Le Tribunal de commerce de Nîmes, statuant le premier octobre deux mille vingt-cinq, est saisi d’une demande d’ouverture d’une procédure collective. Un comptable public assigne une société agricole pour des impôts impayés. La société, en cessation d’activité et radiée, ne comparaît pas. Le tribunal constate l’état de cessation des paiements et ouvre la liquidation judiciaire sans observation. Il fixe la date de cessation au premier avril deux mille vingt-quatre.
La caractérisation de l’état de cessation des paiements
La preuve de l’impossibilité de faire face au passif exigible.
Le tribunal fonde sa décision sur l’impossibilité pour le débiteur de faire face à son passif. Il relève le défaut de paiement d’importantes dettes fiscales malgré des mesures de recouvrement. Les saisies administratives sont restées infructueuses et aucun versement n’a été effectué. Cette situation objective permet de caractériser l’état de cessation des paiements défini par la loi. « L’article L. 631-1 du code de commerce définit la cessation des paiements comme l’impossibilité pour le débiteur de faire face au passif exigible avec son actif disponible » (Cour d’appel de Douai, le 6 novembre 2025, n°25/01123). La décision applique strictement ce principe sans exiger d’autres éléments de preuve.
La portée de la non-comparution et des indices de défaillance.

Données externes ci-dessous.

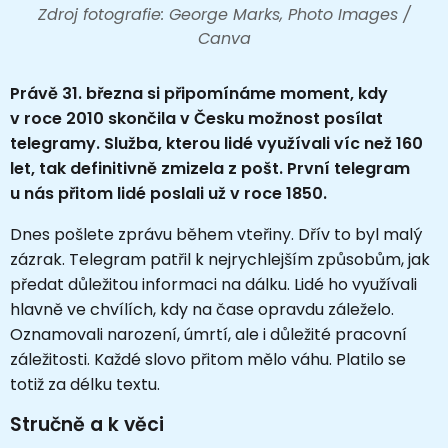
Zdroj fotografie: George Marks, Photo Images /
Canva
Právě 31. března si připomínáme moment, kdy
v roce 2010 skončila v Česku možnost posílat
telegramy. Služba, kterou lidé využívali víc než 160
let, tak definitivně zmizela z pošt. První telegram
u nás přitom lidé poslali už v roce 1850.
Dnes pošlete zprávu během vteřiny. Dřív to byl malý
zázrak. Telegram patřil k nejrychlejším způsobům, jak
předat důležitou informaci na dálku. Lidé ho využívali
hlavně ve chvílích, kdy na čase opravdu záleželo.
Oznamovali narození, úmrtí, ale i důležité pracovní
záležitosti. Každé slovo přitom mělo váhu. Platilo se
totiž za délku textu.
Stručně a k věci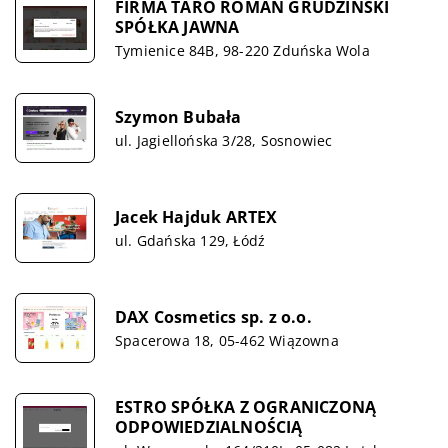
FIRMA TARO ROMAN GRUDZIŃSKI
SPÓŁKA JAWNA
Tymienice 84B, 98-220 Zduńska Wola
Szymon Bubała
ul. Jagiellońska 3/28, Sosnowiec
Jacek Hajduk ARTEX
ul. Gdańska 129, Łódź
DAX Cosmetics sp. z o.o.
Spacerowa 18, 05-462 Wiązowna
ESTRO SPÓŁKA Z OGRANICZONĄ
ODPOWIEDZIALNOŚCIĄ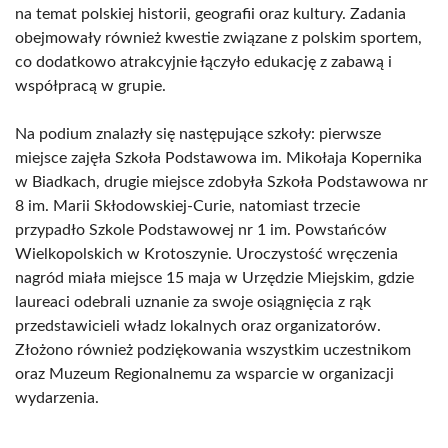
na temat polskiej historii, geografii oraz kultury. Zadania
obejmowały również kwestie związane z polskim sportem,
co dodatkowo atrakcyjnie łączyło edukację z zabawą i
współpracą w grupie.
Na podium znalazły się następujące szkoły: pierwsze
miejsce zajęła Szkoła Podstawowa im. Mikołaja Kopernika
w Biadkach, drugie miejsce zdobyła Szkoła Podstawowa nr
8 im. Marii Skłodowskiej-Curie, natomiast trzecie
przypadło Szkole Podstawowej nr 1 im. Powstańców
Wielkopolskich w Krotoszynie. Uroczystość wręczenia
nagród miała miejsce 15 maja w Urzędzie Miejskim, gdzie
laureaci odebrali uznanie za swoje osiągnięcia z rąk
przedstawicieli władz lokalnych oraz organizatorów.
Złożono również podziękowania wszystkim uczestnikom
oraz Muzeum Regionalnemu za wsparcie w organizacji
wydarzenia.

L’absence de la société à l’audience renforce la présomption de défaillance. Le tribunal note la cessation d’activité et la radiation du registre du commerce. Ces indices concordants attestent de l’inaction du débiteur et de son insolvabilité. Ils complètent la preuve apportée par le créancier public sur l’impayé. La jurisprudence rappelle que « la preuve de l’état de cessation des paiements doit être rapportée par celui qui demande l’ouverture de la procédure » (Cour d’appel de Douai, le 6 novembre 2025, n°25/01123). En l’espèce, cette charge est remplie par les constats du comptable et les indices d’inaction.
Les conséquences sur le choix de la procédure applicable
L’absence manifeste de perspectives de redressement.

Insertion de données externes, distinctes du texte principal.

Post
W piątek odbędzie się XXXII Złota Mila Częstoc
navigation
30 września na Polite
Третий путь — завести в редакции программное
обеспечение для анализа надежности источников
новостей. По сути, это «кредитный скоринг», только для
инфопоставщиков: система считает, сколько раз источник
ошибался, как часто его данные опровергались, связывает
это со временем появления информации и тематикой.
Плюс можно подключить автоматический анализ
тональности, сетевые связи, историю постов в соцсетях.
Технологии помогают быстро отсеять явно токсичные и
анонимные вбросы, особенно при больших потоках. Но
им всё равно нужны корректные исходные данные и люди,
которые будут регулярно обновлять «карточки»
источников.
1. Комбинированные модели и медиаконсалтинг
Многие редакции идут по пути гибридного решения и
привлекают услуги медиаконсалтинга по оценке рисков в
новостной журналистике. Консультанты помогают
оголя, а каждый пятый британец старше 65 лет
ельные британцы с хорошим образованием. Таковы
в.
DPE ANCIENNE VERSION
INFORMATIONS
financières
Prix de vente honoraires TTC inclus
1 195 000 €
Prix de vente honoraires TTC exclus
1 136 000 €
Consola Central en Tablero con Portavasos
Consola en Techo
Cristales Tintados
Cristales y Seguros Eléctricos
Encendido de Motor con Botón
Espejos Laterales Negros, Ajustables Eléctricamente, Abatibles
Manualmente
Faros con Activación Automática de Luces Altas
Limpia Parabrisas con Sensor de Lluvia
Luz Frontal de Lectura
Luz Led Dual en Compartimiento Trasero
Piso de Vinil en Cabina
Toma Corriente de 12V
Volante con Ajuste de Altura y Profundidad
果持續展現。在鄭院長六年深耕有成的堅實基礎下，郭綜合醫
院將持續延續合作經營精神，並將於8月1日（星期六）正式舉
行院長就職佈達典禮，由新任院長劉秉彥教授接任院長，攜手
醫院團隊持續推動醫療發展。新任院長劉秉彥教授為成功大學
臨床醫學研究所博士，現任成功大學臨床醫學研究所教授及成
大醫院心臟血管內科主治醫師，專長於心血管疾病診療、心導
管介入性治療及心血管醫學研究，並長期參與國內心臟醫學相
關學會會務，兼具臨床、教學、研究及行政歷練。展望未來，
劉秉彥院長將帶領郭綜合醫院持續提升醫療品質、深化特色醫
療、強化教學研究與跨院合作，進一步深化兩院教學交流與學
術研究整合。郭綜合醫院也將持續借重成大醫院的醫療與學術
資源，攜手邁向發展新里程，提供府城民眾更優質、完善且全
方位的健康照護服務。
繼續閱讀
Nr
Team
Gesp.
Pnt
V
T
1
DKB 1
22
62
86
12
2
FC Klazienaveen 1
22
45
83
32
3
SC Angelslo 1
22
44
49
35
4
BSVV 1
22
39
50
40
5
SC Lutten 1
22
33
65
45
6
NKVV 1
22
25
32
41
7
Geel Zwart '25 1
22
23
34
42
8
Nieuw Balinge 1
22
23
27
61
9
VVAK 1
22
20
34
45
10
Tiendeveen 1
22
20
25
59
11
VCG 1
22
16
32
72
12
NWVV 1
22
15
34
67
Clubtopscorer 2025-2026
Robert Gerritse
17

Le tribunal écarte d’emblée la procédure de redressement judiciaire. Il justifie ce choix par l’absence totale de perspective de redressement. La société ne défend pas son activité et a déjà cessé son exploitation. Le jugement considère que la liquidation s’impose directement sans période d’observation. Cette analyse est conforme aux conditions légales de l’article L. 640-1 du code de commerce. La procédure est ouverte lorsque le redressement est manifestement impossible dès le prononcé.
La valeur de la date de cessation des paiements fixée rétroactivement.
Le tribunal fixe la date de cessation des paiements au premier avril deux mille vingt-quatre. Cette date antérieure au jugement et à la cessation d’activité est significative. Elle révèle que la défaillance financière est ancienne et persistante. Cette fixation rétroactive impacte la période suspecte et l’opposabilité du jugement. Elle consolide le fondement de la décision en ancrant l’insolvabilité dans le temps. Cette pratique est courante lorsque les éléments permettent de dater le début de l’impayé.